** Entries shown follows **

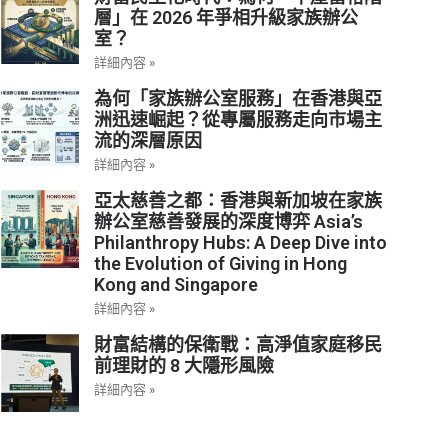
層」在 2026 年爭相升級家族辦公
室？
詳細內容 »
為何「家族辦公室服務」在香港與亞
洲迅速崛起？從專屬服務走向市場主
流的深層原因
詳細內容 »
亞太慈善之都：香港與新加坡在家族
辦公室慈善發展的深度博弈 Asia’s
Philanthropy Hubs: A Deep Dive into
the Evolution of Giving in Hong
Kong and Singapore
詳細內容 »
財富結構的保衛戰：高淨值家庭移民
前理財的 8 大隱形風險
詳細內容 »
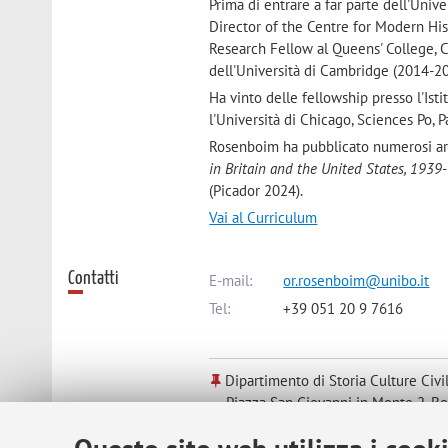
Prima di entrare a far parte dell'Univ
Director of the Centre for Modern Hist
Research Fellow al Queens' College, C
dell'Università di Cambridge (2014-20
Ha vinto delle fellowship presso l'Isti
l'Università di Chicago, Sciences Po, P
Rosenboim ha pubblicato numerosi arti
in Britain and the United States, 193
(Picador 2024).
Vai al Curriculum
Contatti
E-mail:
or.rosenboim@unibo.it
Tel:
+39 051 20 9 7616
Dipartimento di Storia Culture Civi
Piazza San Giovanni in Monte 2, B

** End of Entries shown **
** Entries shown follows **

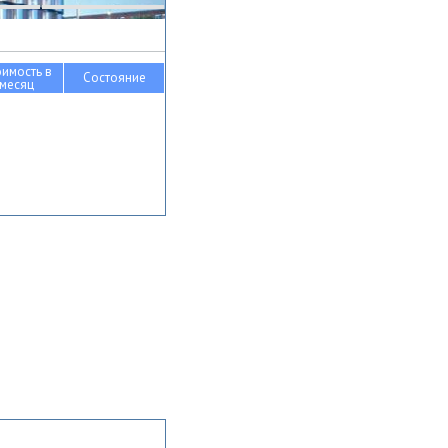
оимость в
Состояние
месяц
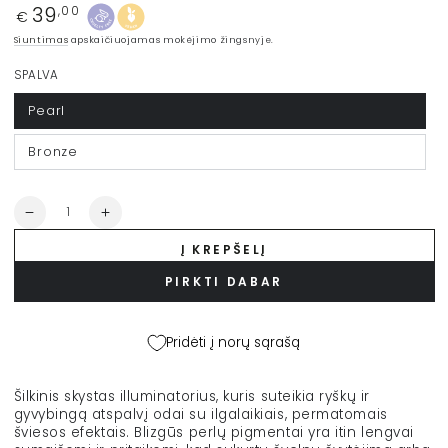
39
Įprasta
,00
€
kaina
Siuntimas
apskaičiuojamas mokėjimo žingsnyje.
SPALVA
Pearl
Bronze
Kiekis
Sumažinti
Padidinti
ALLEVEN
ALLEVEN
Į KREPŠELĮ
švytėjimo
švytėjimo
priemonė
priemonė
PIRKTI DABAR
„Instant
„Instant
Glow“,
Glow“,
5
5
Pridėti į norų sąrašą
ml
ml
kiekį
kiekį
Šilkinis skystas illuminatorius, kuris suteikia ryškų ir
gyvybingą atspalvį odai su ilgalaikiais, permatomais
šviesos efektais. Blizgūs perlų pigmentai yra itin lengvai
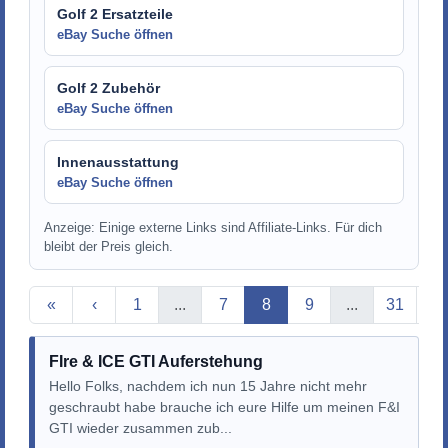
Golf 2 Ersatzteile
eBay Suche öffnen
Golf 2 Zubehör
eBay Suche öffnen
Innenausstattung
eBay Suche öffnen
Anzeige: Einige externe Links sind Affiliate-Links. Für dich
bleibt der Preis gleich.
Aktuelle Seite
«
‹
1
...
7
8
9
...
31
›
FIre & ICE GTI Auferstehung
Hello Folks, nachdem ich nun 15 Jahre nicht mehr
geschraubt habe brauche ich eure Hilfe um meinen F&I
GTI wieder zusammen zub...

** End of Entries shown **

_Task goal_: Would you set down only the lines above from the line with "為何「家族辦公室服務」在香港與亞" to the line with "Piazza San Giovanni in Monte 2, B", both included, exactly as they stand and without the pictures?

_Result_:
為何「家族辦公室服務」在香港與亞
洲迅速崛起？從專屬服務走向市場主
流的深層原因
詳細內容 »
亞太慈善之都：香港與新加坡在家族
辦公室慈善發展的深度博弈 Asia’s
Philanthropy Hubs: A Deep Dive into
the Evolution of Giving in Hong
Kong and Singapore
詳細內容 »
財富結構的保衛戰：高淨值家庭移民
前理財的 8 大隱形風險
詳細內容 »
Prima di entrare a far parte dell'Univ
Director of the Centre for Modern Hist
Research Fellow al Queens' College, C
dell'Università di Cambridge (2014-20
Ha vinto delle fellowship presso l'Isti
l'Università di Chicago, Sciences Po, P
Rosenboim ha pubblicato numerosi arti
in Britain and the United States, 193
(Picador 2024).
Vai al Curriculum
Contatti
E-mail:
or.rosenboim@unibo.it
Tel:
+39 051 20 9 7616
Dipartimento di Storia Culture Civi
Piazza San Giovanni in Monte 2, B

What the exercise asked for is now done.